Convolutional layers basically encode the intuition of ""location invariance", the idea that we expect detection of certain "features" ("things", edges, corners, circles, noses, faces, whatevers) to work in roughly the same way regardless of "where" (typically in a 2D space, but could theoretically also be in some other kind of space) they are. This intuition is implemented by having "filters" or "feature detectors" that "slide" along some space.
Let's say: state representation 1: (obj label, position, velocity) of each object in the environment
In this case, the intuition described above does not make sense. The input is not some kind of "space" where we expect to be able to detect similar "shapes" in different locations. A convolutional layer likely would perform poorly here.
state representation 2: There is a tile-based/gridworld style game. We have a 2D grid of numbers describing each object type (1=apple, 2=dog, 3=agent, etc.). We flatten this grid and pass it in as the state to our RL algorithm.
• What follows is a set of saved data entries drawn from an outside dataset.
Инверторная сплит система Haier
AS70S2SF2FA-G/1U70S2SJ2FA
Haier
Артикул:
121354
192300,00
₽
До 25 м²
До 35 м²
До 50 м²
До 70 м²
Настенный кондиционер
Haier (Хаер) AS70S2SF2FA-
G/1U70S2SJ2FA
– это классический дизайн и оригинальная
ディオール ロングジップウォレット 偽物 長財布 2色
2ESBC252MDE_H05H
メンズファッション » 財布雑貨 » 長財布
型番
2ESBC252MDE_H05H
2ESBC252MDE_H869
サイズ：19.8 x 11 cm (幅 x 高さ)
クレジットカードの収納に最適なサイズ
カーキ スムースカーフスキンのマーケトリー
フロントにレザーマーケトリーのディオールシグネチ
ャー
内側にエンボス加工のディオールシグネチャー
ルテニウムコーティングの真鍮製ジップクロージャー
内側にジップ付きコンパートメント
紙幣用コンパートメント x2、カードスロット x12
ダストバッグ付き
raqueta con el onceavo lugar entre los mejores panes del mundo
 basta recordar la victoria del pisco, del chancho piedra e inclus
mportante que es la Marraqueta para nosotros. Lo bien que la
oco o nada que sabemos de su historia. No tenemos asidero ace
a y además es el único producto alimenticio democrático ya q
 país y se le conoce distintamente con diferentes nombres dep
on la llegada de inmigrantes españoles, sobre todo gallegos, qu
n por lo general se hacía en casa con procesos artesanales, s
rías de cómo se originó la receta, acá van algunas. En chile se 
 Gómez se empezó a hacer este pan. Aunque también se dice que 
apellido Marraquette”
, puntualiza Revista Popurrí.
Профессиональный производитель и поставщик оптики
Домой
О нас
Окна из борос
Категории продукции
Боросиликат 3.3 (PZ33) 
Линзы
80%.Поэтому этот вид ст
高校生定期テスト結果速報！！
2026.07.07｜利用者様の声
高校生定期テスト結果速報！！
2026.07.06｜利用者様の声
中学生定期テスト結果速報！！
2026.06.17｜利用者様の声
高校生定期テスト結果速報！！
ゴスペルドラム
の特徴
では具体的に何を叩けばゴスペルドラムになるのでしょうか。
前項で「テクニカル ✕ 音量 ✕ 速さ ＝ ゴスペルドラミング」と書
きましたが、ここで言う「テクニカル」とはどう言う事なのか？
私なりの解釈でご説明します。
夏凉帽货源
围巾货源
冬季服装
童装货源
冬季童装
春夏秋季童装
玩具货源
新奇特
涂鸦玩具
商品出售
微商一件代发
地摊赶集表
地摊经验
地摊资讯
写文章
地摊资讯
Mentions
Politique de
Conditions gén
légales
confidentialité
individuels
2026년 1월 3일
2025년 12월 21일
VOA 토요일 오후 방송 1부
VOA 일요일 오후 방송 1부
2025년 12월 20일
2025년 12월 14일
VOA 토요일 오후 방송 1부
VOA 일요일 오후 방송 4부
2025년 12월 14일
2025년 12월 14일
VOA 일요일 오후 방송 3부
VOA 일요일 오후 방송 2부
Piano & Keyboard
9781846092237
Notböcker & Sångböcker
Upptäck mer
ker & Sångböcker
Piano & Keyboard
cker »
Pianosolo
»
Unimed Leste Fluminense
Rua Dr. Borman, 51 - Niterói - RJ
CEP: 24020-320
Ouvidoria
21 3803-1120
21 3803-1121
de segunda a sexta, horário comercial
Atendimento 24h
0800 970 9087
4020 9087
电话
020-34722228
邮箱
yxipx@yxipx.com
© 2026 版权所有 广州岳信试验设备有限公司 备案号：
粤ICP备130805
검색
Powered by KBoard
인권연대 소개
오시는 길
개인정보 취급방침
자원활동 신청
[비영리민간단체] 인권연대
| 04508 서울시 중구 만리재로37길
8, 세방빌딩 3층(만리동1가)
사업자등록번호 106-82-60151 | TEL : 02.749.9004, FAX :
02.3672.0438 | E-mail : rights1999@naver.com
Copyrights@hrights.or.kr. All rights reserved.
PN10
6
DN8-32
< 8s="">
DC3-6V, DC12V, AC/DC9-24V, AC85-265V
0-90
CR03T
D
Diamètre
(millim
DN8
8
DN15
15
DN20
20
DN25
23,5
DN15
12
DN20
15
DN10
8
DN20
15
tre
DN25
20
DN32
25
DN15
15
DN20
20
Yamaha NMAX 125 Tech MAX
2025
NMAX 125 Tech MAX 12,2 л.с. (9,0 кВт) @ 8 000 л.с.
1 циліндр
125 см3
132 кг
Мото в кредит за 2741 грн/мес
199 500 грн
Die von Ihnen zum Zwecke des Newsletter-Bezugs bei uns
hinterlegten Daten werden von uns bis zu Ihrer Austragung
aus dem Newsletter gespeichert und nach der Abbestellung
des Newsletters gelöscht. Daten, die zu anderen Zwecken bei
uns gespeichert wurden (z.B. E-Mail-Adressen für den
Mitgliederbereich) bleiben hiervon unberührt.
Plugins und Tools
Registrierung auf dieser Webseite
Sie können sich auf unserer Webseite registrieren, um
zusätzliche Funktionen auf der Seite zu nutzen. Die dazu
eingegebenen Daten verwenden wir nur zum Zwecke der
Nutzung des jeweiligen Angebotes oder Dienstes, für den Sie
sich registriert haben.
With the 2D grid representation, the intuition encoded by convolutional layers may make sense. For example, to detect useful patterns like dogs being adjacent to, or surrounded by, apples. However, in this case you wouldn't want to flatten the grid; just pass the entire 2D grid as input into whatever framework you're using to implement convolutional layers: it might do some flattening internally, but for the whole concept of convolutional layers the original, unflattened dimensions are highly relevant and important. Encoding of categorical variables as numbers 1, 2, 3, etc. also doesn't tend to work well with Neural Networks. A one-hot encoding (with channels for convolutional layers, one channel per object type) would work better. Just like coloured images tend to have multiple 2D grids (typically a 2D grid for Red, another for Green, and another for Blue in the case of RGB images), you'd want one full grid per object type.